Such sentiments were shared regionwide, as officials and analysts noted that President Barack Obama and Republican rival MittRomney expressed few differences on key issues such as Iran’s suspect nuclear program, the war in Afghanistan and the tumultuous changes of the Arab spring.

“It’s true that Obama doesn’t have a coherent policy toward the Arab world but neither does Romney,” said Shadi Hamid, director of research at the Brookings Doha Center. “What we saw last night is depressing lack of new ideas for U.S. policy in the Middle East.”

While neither Obama nor Romney spoke much about the Israel-Palestinian conflict during Monday night’s debate, both men voiced heavy support for Israel‘s security in an apparent gesture to influential Jewish voters.

Nabil Abu Rdeneh, a spokesman for Palestinian President Mahmoud Abbas, said he understood the candidates are wary about discussing the sensitive conflict just two weeks before the election.

“But it should be clear to the United States that without solving the Palestinians-Israeli conflict, there will be no success for American policy in the Middle East,” he said.

The Palestinians have grown disillusioned with Obama, who took office promising to make the peace process a top priority and to take a tough stand against Israeli settlements in occupied territories.

Instead, Obama failed to persuade Israel to halt settlement construction, and substantive peace efforts have remained frozen throughout his term. The Palestinians have refused to return to the negotiating table without a settlement freeze, saying continued Israeli construction in occupied territories they claim is a sign of bad faith.

At the same time, the Palestinians are deeply wary of Romney, who declared earlier this year that the Palestinians have “no interest whatsoever” in peace.

Romney’s long friendship with hard-line Israeli Prime Minister Benjamin Netanyahu and his alliance with Jewish-American casino magnate Sheldon Adelson, a strong Netanyahu supporter, have further raised their suspicions.

During Monday’s debate, the two candidates seemed to be trying to outdo each other in their support for Israel‘s security, mentioning the threats posed to the Jewish state by Iran, the civil war in neighboring Syria and militant groups armed with rockets.

Romney briefly criticized Obama’s failure to advance Israeli-Palestinian peace efforts but gave no clue as to how he would promote peace.

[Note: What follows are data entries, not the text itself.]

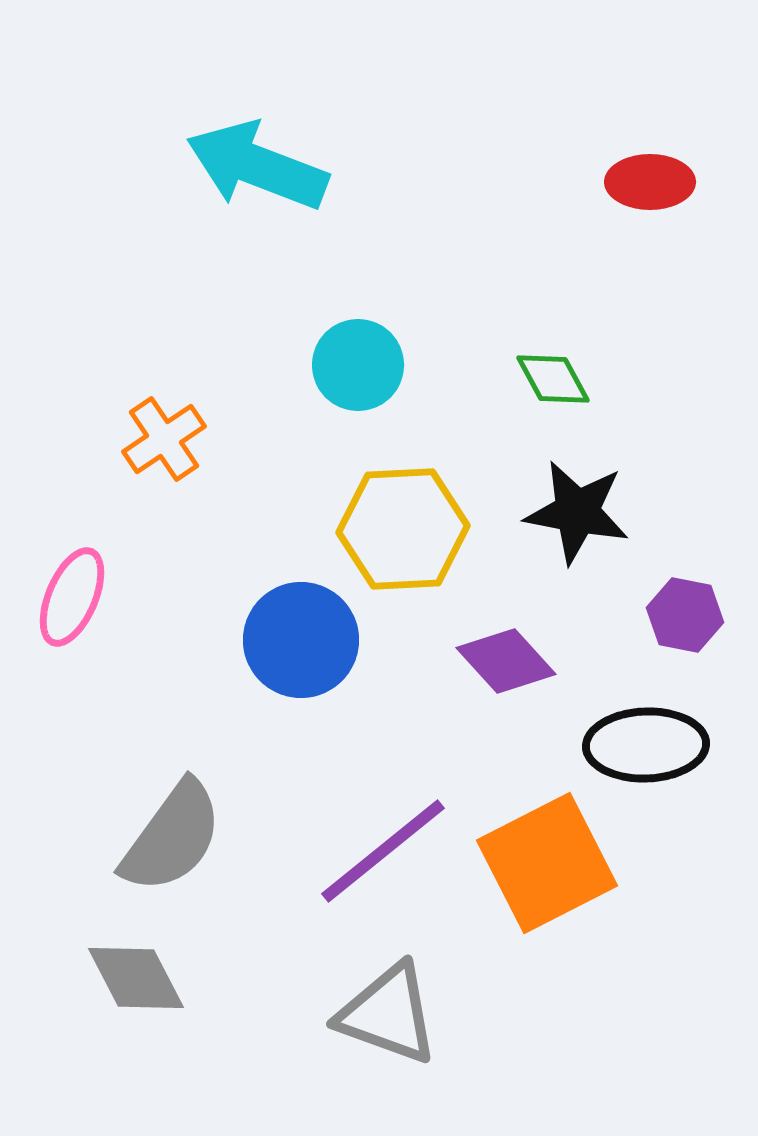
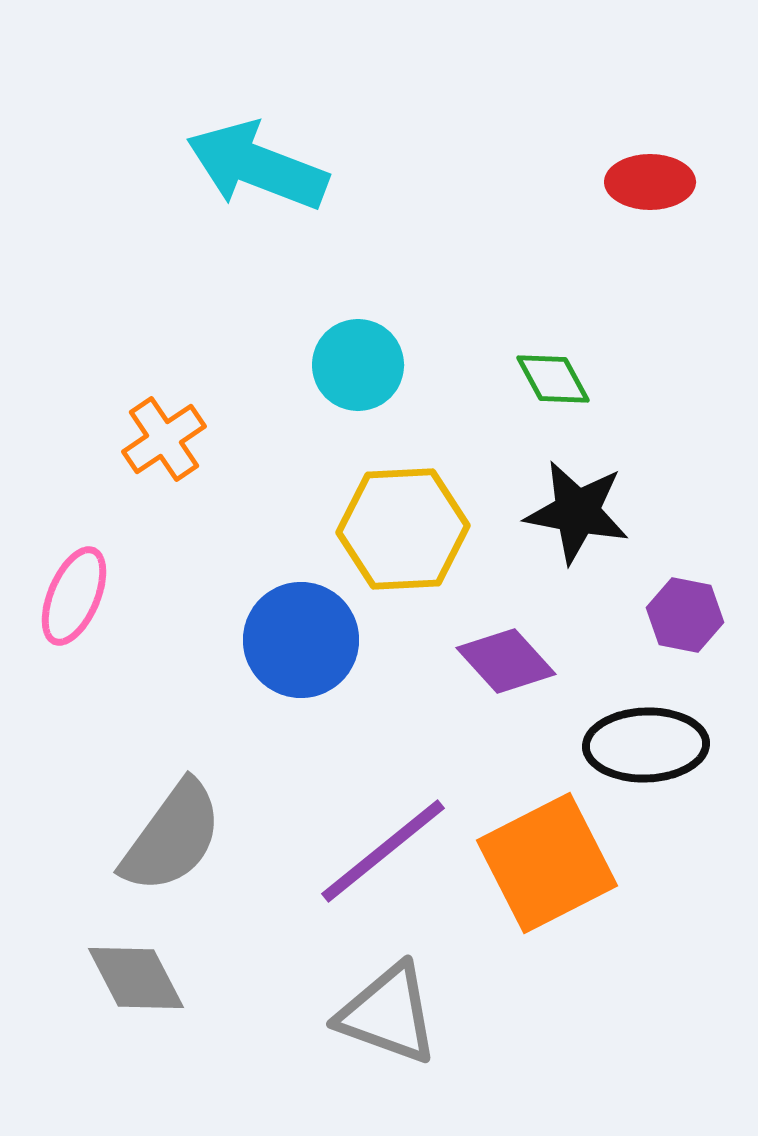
pink ellipse: moved 2 px right, 1 px up
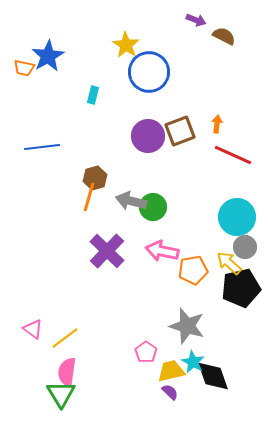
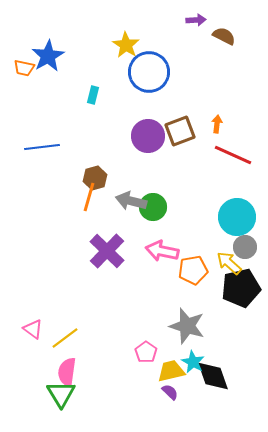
purple arrow: rotated 24 degrees counterclockwise
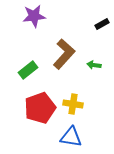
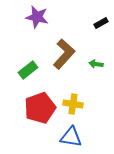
purple star: moved 3 px right, 1 px down; rotated 20 degrees clockwise
black rectangle: moved 1 px left, 1 px up
green arrow: moved 2 px right, 1 px up
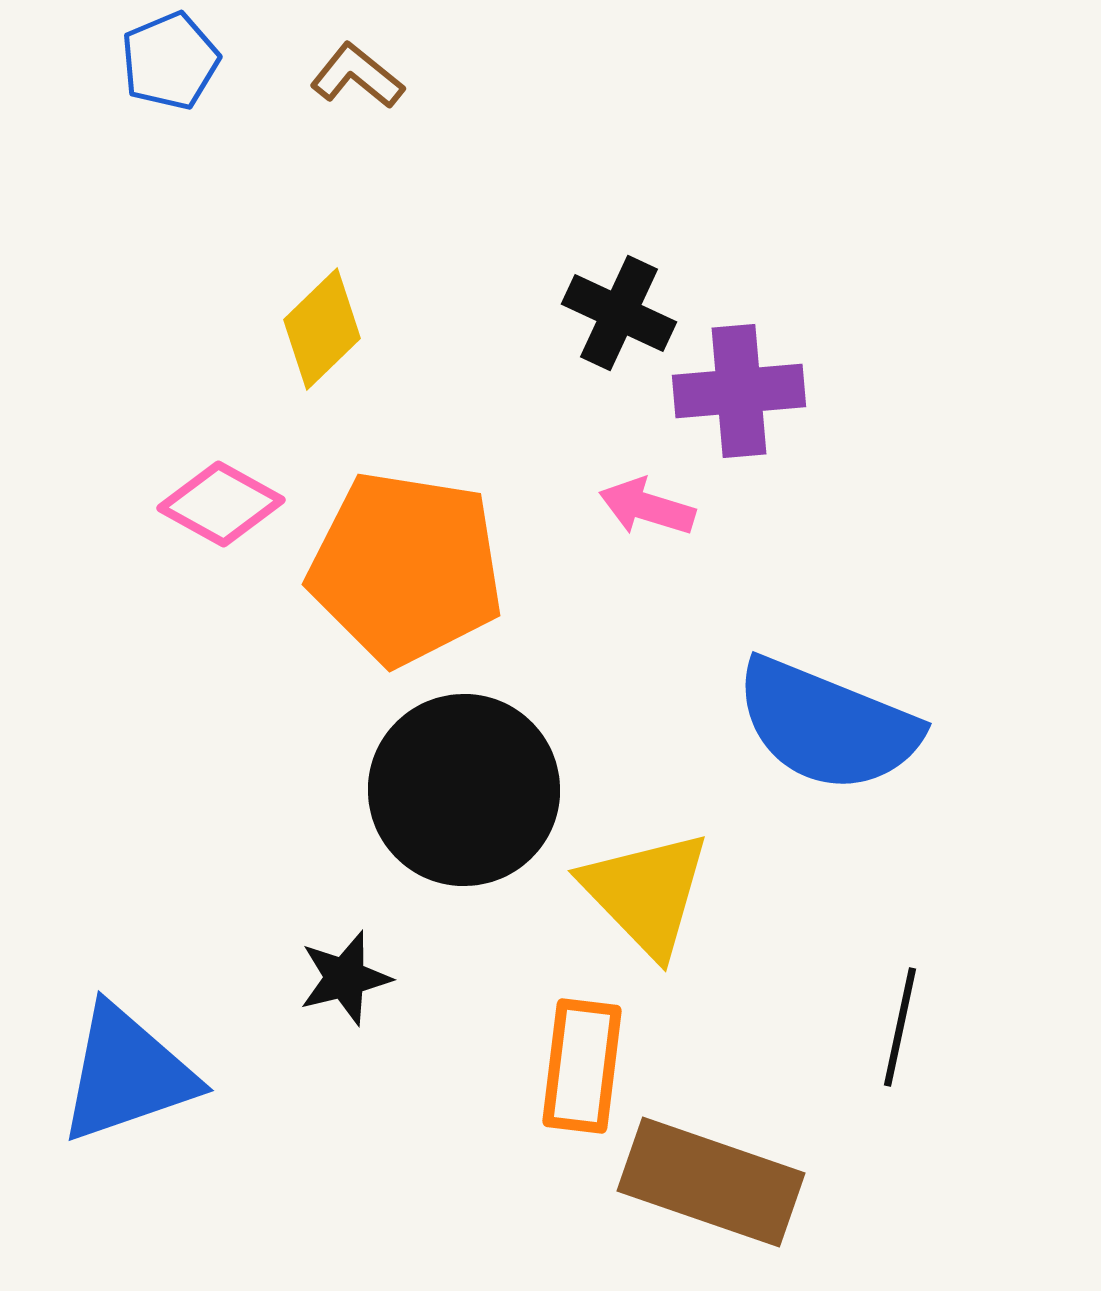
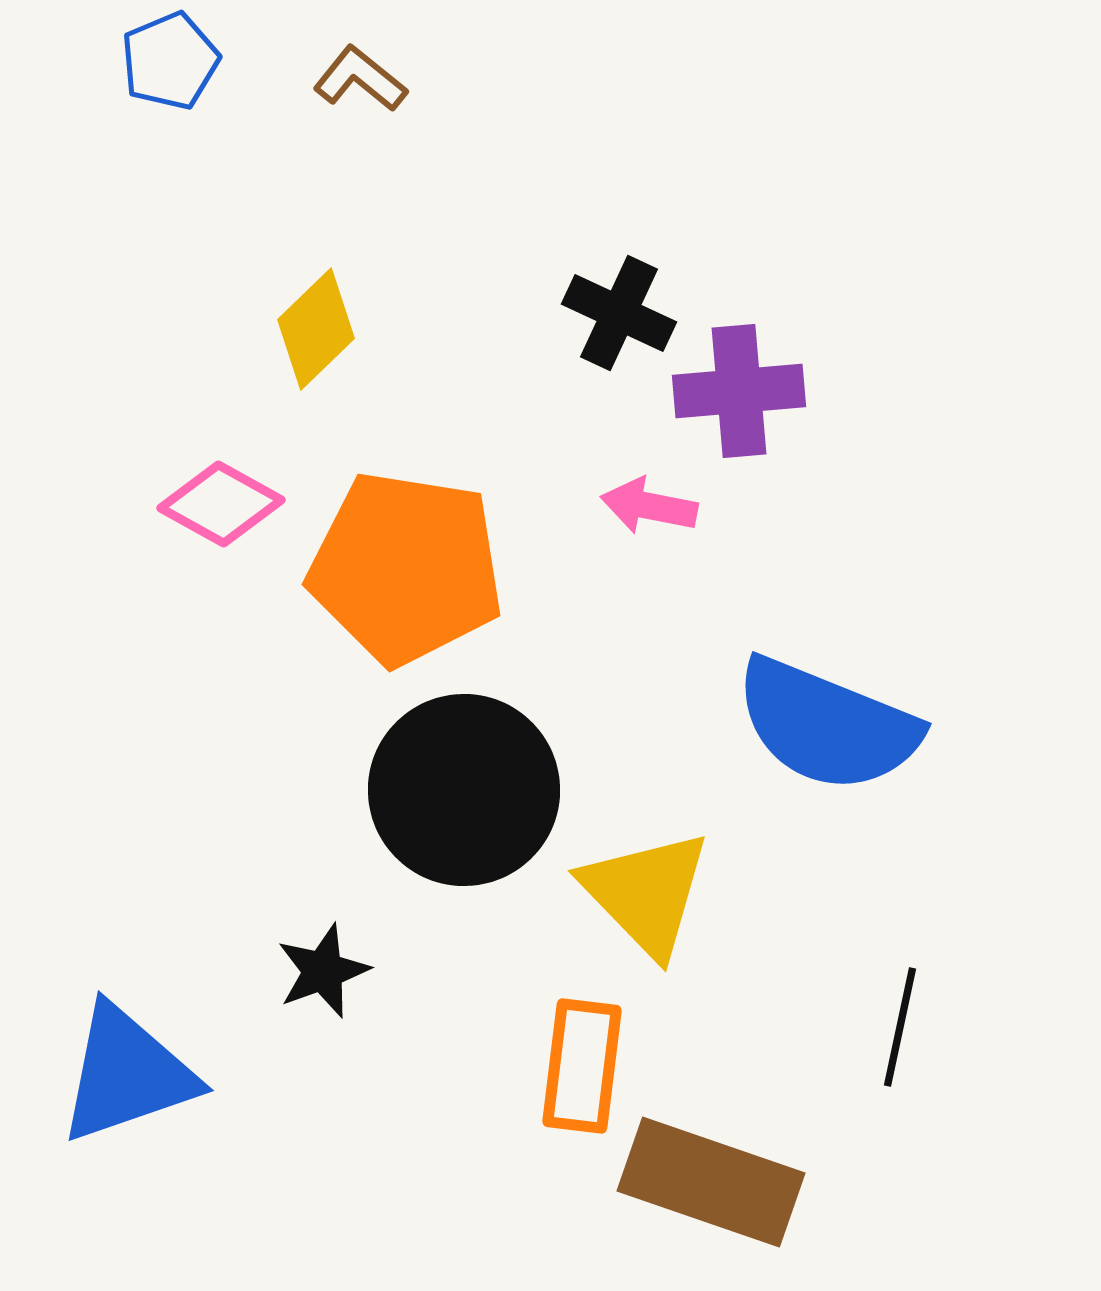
brown L-shape: moved 3 px right, 3 px down
yellow diamond: moved 6 px left
pink arrow: moved 2 px right, 1 px up; rotated 6 degrees counterclockwise
black star: moved 22 px left, 7 px up; rotated 6 degrees counterclockwise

It was the only time in the debate that the Palestinians were even mentioned.

“It was a sin of omission, and it was clearly the elephant in the room,” said Hanan Ashrawi, a senior member of the Palestine Liberation Organization.

“They are talking about peace, stability, democracy, freedom and human rights, and they both didn’t touch the Palestinian question, which is the main issue in the region that’s the key to peace and embodies the need for human rights and role of law and justice,” she said.

Netanyahu spokesman Mark Regev declined comment on the debate.